Je suis acteur de la société civile. Je me suis battu pour un certain nombre de causes dont la première c’est de mettre le citoyen au cœur de notre système démocratique. Je l’avais dit bien avant les événements de 2012. Depuis cette date, il n’y a pas eu de remaniement ministériel sans un Département chargé de la construction citoyenne. La deuxième porte sur l’implication des autorités traditionnelles, les chefs de villages, de fractions et de quartiers. En ce qui concerne la création de la Cour des comptes, on est deux pays de l’UEMOA, le Mali et le Bénin, à ne pas avoir les leurs. La création de cette Cour veut dire qu’il va y avoir une juridiction supérieure pour le contrôle des finances publiques. La création de la Cour des comptes est un aspect très important de cette révision constitutionnelle. C’est pourquoi j’ai dit que le référendum c’est OUI ou NON sur une question importante. Mais s’il y a plusieurs questions inévitables, il y aura des quiproquos, des incompréhensions. Cela devient une sorte de problème complexe, dans un contexte où notre pays est confronté à d’autres difficultés. Je ne dis pas que je suis pour ou contre, je suis là pour veiller, expliquer et il revient à chacun, dans sa situation, de prendre la position qui lui semble en phase avec sa propre conscience.
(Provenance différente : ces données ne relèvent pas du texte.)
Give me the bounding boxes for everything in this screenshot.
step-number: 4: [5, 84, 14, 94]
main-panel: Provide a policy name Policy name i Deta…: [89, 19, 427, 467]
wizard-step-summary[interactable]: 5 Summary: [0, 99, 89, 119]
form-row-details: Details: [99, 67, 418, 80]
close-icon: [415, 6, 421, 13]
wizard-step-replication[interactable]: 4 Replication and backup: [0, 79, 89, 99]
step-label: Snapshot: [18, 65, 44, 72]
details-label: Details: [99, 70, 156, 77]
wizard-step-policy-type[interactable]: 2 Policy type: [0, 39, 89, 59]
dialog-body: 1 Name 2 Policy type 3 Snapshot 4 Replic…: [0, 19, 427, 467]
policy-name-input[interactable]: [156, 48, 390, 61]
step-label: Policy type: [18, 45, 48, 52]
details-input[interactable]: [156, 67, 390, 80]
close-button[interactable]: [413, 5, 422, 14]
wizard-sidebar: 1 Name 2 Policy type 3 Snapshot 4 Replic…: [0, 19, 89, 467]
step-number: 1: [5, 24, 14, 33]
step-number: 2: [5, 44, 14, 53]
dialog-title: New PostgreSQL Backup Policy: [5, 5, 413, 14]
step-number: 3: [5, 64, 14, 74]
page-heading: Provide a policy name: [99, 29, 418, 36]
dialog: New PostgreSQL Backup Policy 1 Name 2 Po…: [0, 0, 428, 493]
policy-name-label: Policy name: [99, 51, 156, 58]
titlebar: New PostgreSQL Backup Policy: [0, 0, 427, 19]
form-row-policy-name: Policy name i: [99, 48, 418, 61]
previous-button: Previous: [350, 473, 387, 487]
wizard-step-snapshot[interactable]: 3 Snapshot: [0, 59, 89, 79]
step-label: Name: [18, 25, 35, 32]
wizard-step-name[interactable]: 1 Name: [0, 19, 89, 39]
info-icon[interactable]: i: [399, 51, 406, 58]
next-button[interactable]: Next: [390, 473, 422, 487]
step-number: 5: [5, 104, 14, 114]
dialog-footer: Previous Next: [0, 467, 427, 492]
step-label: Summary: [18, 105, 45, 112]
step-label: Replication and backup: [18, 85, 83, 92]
Ne pensez-vous pas que les nouveaux textes n’accordent-ils trop de pouvoir au Président de la République ?

En Afrique, toutes les constitutions découlent de la Constitution française de 1958. Mitterrand avait toujours appelé cette Constitution de 58 le Coup d’Etat permanent. Mais, paradoxalement, quand lui-même est venu au pouvoir, il l’a gardée et a continué avec. C’est pourquoi on dit que tous les Présidents qui sont élus à la lumière des fondations de cette constitution française de 1958, on les appelle des monarques éclairés ou républicains. Pour la simple raison que c’est un système politique qui donne beaucoup de pouvoirs au Président de la République.
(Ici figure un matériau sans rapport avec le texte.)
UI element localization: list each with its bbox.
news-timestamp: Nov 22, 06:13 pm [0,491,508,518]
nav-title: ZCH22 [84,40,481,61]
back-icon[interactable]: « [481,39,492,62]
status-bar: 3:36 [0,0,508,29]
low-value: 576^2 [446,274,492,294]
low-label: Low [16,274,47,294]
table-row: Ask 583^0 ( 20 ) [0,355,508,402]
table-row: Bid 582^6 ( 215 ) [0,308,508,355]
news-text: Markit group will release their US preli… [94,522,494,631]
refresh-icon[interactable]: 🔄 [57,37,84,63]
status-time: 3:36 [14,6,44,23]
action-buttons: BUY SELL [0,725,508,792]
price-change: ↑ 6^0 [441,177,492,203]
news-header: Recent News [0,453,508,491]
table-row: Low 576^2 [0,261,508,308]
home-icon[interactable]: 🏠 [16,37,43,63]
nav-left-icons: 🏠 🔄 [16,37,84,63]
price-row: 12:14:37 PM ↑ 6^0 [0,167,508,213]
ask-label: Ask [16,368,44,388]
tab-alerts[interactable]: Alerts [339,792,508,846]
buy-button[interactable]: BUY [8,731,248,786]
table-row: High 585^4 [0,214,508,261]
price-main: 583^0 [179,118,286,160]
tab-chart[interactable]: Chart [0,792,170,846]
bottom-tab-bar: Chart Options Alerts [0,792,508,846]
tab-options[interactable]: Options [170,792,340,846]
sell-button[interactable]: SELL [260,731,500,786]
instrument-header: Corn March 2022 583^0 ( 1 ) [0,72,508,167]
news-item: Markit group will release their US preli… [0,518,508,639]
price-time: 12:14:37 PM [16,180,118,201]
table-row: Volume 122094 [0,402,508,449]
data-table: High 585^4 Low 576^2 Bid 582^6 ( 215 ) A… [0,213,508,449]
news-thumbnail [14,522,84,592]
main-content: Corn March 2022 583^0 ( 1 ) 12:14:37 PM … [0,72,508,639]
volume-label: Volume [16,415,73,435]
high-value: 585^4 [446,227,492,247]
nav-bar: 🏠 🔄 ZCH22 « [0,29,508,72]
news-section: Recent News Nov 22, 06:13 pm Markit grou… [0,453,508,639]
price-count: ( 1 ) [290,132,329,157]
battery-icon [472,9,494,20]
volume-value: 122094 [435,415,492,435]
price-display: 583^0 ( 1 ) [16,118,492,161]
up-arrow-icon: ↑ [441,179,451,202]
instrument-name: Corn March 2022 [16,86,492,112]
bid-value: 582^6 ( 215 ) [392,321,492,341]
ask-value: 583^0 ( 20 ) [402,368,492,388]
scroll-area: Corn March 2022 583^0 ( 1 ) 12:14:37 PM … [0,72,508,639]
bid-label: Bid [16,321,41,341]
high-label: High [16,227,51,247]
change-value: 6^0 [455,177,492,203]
C’est l’architecture, l’esprit de cette Constitution française de 1958 dont nos constitutions francophones se sont alimentées qui sont en cause. Si nous voulons changer, il faut que nous soyons nous-mêmes. Ce n’est pas une question de révision constitutionnelle mais il nous faut une nouvelle Loi fondamentale basée sur nos valeurs, nos traditions et autres. Là, nous devons nous démarquer totalement de la Constitution française de 1958.
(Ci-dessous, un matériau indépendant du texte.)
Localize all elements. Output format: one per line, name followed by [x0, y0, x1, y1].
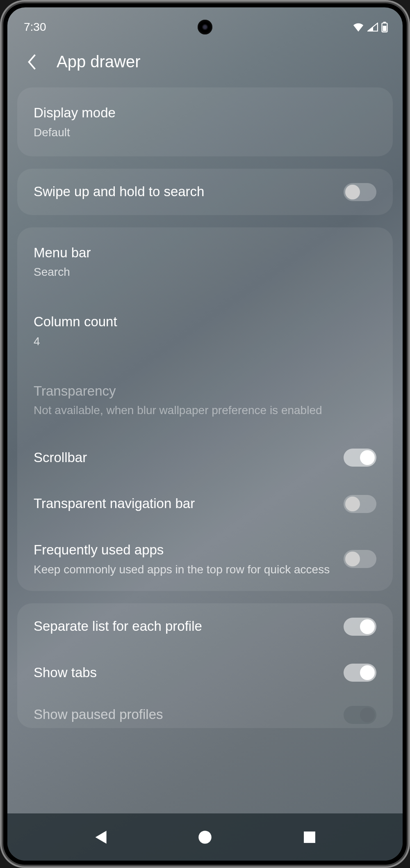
nav-home-button[interactable]	[197, 829, 213, 845]
setting-frequently-used[interactable]: Frequently used apps Keep commonly used …	[17, 527, 393, 591]
setting-title: Frequently used apps	[34, 541, 335, 559]
setting-value: Default	[34, 125, 376, 140]
setting-separate-list[interactable]: Separate list for each profile	[17, 603, 393, 650]
svg-point-3	[198, 831, 212, 844]
setting-show-paused[interactable]: Show paused profiles	[17, 696, 393, 728]
toggle-show-paused[interactable]	[344, 706, 376, 724]
signal-icon	[367, 23, 378, 32]
setting-title: Display mode	[34, 104, 376, 122]
setting-column-count[interactable]: Column count 4	[17, 296, 393, 365]
battery-icon	[381, 22, 388, 32]
setting-text: Separate list for each profile	[34, 617, 335, 636]
chevron-left-icon	[27, 54, 37, 70]
setting-title: Separate list for each profile	[34, 617, 335, 636]
camera-notch	[198, 20, 212, 34]
settings-card: Menu bar Search Column count 4 Transpare…	[17, 227, 393, 591]
toggle-swipe-search[interactable]	[344, 183, 376, 201]
setting-title: Menu bar	[34, 244, 376, 262]
settings-card: Swipe up and hold to search	[17, 169, 393, 215]
setting-text: Swipe up and hold to search	[34, 183, 335, 201]
toggle-transparent-nav[interactable]	[344, 495, 376, 513]
setting-title: Show paused profiles	[34, 705, 335, 724]
settings-content[interactable]: Display mode Default Swipe up and hold t…	[7, 87, 403, 846]
toggle-knob	[360, 665, 375, 680]
toggle-knob	[345, 185, 360, 199]
svg-rect-2	[383, 26, 387, 31]
setting-title: Show tabs	[34, 664, 335, 682]
page-title: App drawer	[57, 53, 141, 71]
nav-back-button[interactable]	[92, 829, 109, 845]
setting-display-mode[interactable]: Display mode Default	[17, 87, 393, 156]
svg-rect-4	[304, 831, 315, 843]
toggle-knob	[345, 497, 360, 511]
toggle-knob	[345, 552, 360, 566]
phone-frame: 7:30 App drawer Display mode Default	[0, 0, 410, 868]
setting-transparent-nav[interactable]: Transparent navigation bar	[17, 481, 393, 527]
toggle-knob	[360, 450, 375, 465]
setting-title: Transparency	[34, 382, 376, 401]
triangle-back-icon	[93, 830, 107, 845]
status-time: 7:30	[24, 21, 46, 34]
toggle-frequently-used[interactable]	[344, 550, 376, 568]
setting-title: Column count	[34, 313, 376, 331]
setting-transparency: Transparency Not available, when blur wa…	[17, 366, 393, 435]
setting-text: Column count 4	[34, 313, 376, 349]
screen: 7:30 App drawer Display mode Default	[7, 7, 403, 861]
setting-title: Transparent navigation bar	[34, 495, 335, 513]
svg-rect-1	[383, 22, 386, 23]
nav-recent-button[interactable]	[301, 829, 318, 845]
setting-text: Show paused profiles	[34, 705, 335, 724]
page-header: App drawer	[7, 36, 403, 87]
toggle-show-tabs[interactable]	[344, 664, 376, 682]
status-icons	[353, 22, 388, 32]
setting-text: Display mode Default	[34, 104, 376, 140]
back-button[interactable]	[24, 54, 40, 70]
circle-home-icon	[198, 830, 212, 845]
setting-swipe-search[interactable]: Swipe up and hold to search	[17, 169, 393, 215]
setting-sub: Not available, when blur wallpaper prefe…	[34, 403, 376, 418]
android-nav-bar	[7, 813, 403, 861]
toggle-separate-list[interactable]	[344, 618, 376, 636]
toggle-knob	[360, 708, 375, 722]
setting-text: Transparent navigation bar	[34, 495, 335, 513]
setting-menu-bar[interactable]: Menu bar Search	[17, 227, 393, 296]
setting-scrollbar[interactable]: Scrollbar	[17, 435, 393, 481]
wifi-icon	[353, 23, 364, 32]
setting-text: Show tabs	[34, 664, 335, 682]
setting-show-tabs[interactable]: Show tabs	[17, 650, 393, 696]
setting-text: Frequently used apps Keep commonly used …	[34, 541, 335, 577]
setting-text: Transparency Not available, when blur wa…	[34, 382, 376, 418]
setting-title: Scrollbar	[34, 449, 335, 467]
setting-value: Search	[34, 264, 376, 280]
settings-card: Display mode Default	[17, 87, 393, 156]
setting-title: Swipe up and hold to search	[34, 183, 335, 201]
setting-value: 4	[34, 334, 376, 349]
square-recent-icon	[303, 831, 316, 843]
setting-text: Menu bar Search	[34, 244, 376, 280]
settings-card: Separate list for each profile Show tabs…	[17, 603, 393, 728]
toggle-scrollbar[interactable]	[344, 449, 376, 467]
setting-text: Scrollbar	[34, 449, 335, 467]
setting-sub: Keep commonly used apps in the top row f…	[34, 562, 335, 577]
toggle-knob	[360, 619, 375, 634]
Le Sénat, est-ce utile ? Les avantages et les inconvénients

Quand j’étais Ministre des Relations avec les Institutions, je me suis battu pour la création du Sénat. J’ai fait beaucoup de campagnes par rapport à cela. Maintenant quels seront les hommes et les femmes qui vont être choisis. Ce ne sont pas des décrets ni des constitutions qui vont régler cela. Par ailleurs, on a l’impression que l’Etat se résume au Gouvernement. Mais, dans la Constitution actuelle, le Gouvernement n’est qu’un élément du pouvoir exécutif. Tant qu’on est dans ce jeu, on ne peut pas s’en sortir. Le Gouvernement n’est pas l’Etat, c’est une institution de la République. Une des deux institutions qui constituent le pouvoir exécutif (Président de la République et Gouvernement).

Ensuite, le Parlement qui va être l’Assemblée Nationale et le Sénat, pour contrôler l’action du Gouvernement. Et il y a également le pouvoir judiciaire qui est indépendant des deux autres pouvoirs. Le jeu institutionnel ne peut être respecté que par la qualité des hommes et des femmes qui seront au sein de ces institutions. 57 ans d’Indépendance, 75% des Maliens ne savent ni lire, ni écrire et ni calculer. On doit s’attaquer à ces questions. Ce n’est pas la Constitution qui va résoudre cet autre problème. C’est un problème de Gouvernance. Ce ne sont pas les constitutions qui font que les pays deviennent émergents. C’est le leadership politique, l’amour du pays, le choix de rester unis et d’être redevable vis-à-vis de soi.

Justement qu’est-ce qu’il faut faire pour changer la donne ?

Il faut mettre la croissance et le développement ensemble. La croissance est déjà atteinte. Maintenant comment faire pour transformer cette croissance sur le chantier du développement. C’est là, le défi majeur.